POS Tagging (State of the art)
Revision as of 18:23, 2 January 2010 by ChristopherManning (talk | contribs) (Clean up citations and performance numbers for Tsuruoka taggers; add current Stanford tagger performance.)
Test collections
- Performance measure: per token accuracy. (The convention is for this to be measured on all tokens, including punctuation tokens and other unambiguous tokens.)
- English
- Penn Treebank Wall Street Journal (WSJ). The splits of data for this data set were not standardized early on (unlike for parsing) and early work uses various data splits defined by counts of tokens or by sections. Most work from 2002 on adopts the following data splits, introduced by Collins (2002):
- Training data: sections 0-18
- Development test data: sections 19-21
- Testing data: sections 22-24
- Penn Treebank Wall Street Journal (WSJ). The splits of data for this data set were not standardized early on (unlike for parsing) and early work uses various data splits defined by counts of tokens or by sections. Most work from 2002 on adopts the following data splits, introduced by Collins (2002):
Tables of results
WSJ
System name | Short description | Main publications | Software | All tokens | Unknown words |
---|---|---|---|---|---|
TnT* | Hidden markov model | Brants (2000) | TnT | 96.46% | 85.86% |
GENiA Tagger** | Maximum entropy cyclic dependency network | Tsuruoka, et al (2005) | GENiA | 97.05% | Not available |
Averaged Perceptron | Averaged Perception discriminative sequence model | Collins (2002) | Not available | 97.11% | Not available |
Maxent easiest-first | Maximum entropy bidirectional easiest-first inference | Tsuruoka and Tsujii (2005) | Easiest-first | 97.15% | Not available |
SVMTool | SVM-based tagger and tagger generator | Giménez and Márquez (2004) | SVMTool | 97.16% | 89.01% |
Stanford Tagger 1.0 | Maximum entropy cyclic dependency network | Toutanova et al. (2003) | Stanford Tagger | 97.24% | 89.04% |
Stanford Tagger 2.0 | Maximum entropy cyclic dependency network | Stanford Tagger | Stanford Tagger | 97.32% | 90.79% |
LTAG-spinal | bidirectional perceptron learning | Shen et al. (2007) | LTAG-spinal | 97.33% | Not available |
(*) TnT: Accuracy is as reported by Giménez and Márquez (2004) for the given test collection. Brants (2000) reports 96.7% token accuracy and 85.5% unknown word accuracy on a 10-fold cross-validation of the Penn WSJ corpus.
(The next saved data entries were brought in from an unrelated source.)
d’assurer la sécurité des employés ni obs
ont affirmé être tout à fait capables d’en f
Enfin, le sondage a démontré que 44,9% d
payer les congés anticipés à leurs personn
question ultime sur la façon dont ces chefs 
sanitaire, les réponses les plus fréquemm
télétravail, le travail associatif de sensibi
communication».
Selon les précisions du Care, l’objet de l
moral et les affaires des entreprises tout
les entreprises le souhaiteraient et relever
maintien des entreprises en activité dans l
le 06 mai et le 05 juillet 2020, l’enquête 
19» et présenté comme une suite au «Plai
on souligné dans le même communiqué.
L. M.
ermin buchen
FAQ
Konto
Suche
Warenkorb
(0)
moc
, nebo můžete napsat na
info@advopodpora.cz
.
(**) GENiA: Results are for models trained and tested on the given corpora (to be comparable to other results). The distributed GENiA tagger is trained on a mixed training corpus and gets 96.94% on WSJ, and 98.26% on GENiA biomedical English.
References
- Brants, Thorsten. 2000. TnT -- A Statistical Part-of-Speech Tagger. "6th Applied Natural Language Processing Conference".
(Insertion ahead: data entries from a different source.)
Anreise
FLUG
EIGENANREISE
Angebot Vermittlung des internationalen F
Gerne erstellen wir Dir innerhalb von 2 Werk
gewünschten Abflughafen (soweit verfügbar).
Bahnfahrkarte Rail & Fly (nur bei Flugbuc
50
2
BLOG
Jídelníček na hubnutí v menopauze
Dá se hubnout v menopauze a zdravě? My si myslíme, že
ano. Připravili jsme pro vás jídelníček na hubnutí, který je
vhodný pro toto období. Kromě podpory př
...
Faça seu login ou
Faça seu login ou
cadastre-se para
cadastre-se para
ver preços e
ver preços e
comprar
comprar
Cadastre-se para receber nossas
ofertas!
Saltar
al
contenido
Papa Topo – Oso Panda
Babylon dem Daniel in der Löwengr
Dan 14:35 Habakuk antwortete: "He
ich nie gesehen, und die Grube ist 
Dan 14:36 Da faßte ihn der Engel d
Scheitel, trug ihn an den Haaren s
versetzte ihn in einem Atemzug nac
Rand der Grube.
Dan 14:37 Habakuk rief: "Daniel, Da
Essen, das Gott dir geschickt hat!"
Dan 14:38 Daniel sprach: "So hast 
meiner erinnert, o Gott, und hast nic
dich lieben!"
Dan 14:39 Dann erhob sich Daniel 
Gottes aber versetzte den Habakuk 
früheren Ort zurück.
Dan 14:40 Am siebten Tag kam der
- Collins, Michael. 2002. Discriminative Training Methods for Hidden Markov Models: Theory and Experiments with Perceptron Algorithms. EMNLP 2002.
- Giménez, J., and Márquez, L. 2004. SVMTool: A general POS tagger generator based on Support Vector Machines. Proceedings of the 4th International Conference on Language Resources and Evaluation (LREC'04). Lisbon, Portugal.
- Shen, L., Satta, G., and Joshi, A. 2007. Guided learning for bidirectional sequence classification. Proceedings of the 45th Annual Meeting of the Association of Computational Linguistics (ACL 2007), pages 760-767.
- Toutanova, K., Klein, D., Manning, C.D., Yoram Singer, Y. 2003. Feature-rich part-of-speech tagging with a cyclic dependency network. Proceedings of HLT-NAACL 2003, pages 252-259.
- Tsuruoka, Yoshimasa, Yuka Tateishi, Jin-Dong Kim, Tomoko Ohta, John McNaught, Sophia Ananiadou, and Jun'ichi Tsujii. 2005. "Developing a Robust Part-of-Speech Tagger for Biomedical Text, Advances in Informatics" - 10th Panhellenic Conference on Informatics, LNCS 3746, pp. 382-392, 2005
- Tsuruoka, Yoshimasa and Jun'ichi Tsujii. 2005. "Bidirectional Inference with the Easiest-First Strategy for Tagging Sequence Data", Proceedings of HLT/EMNLP 2005, pp. 467-474.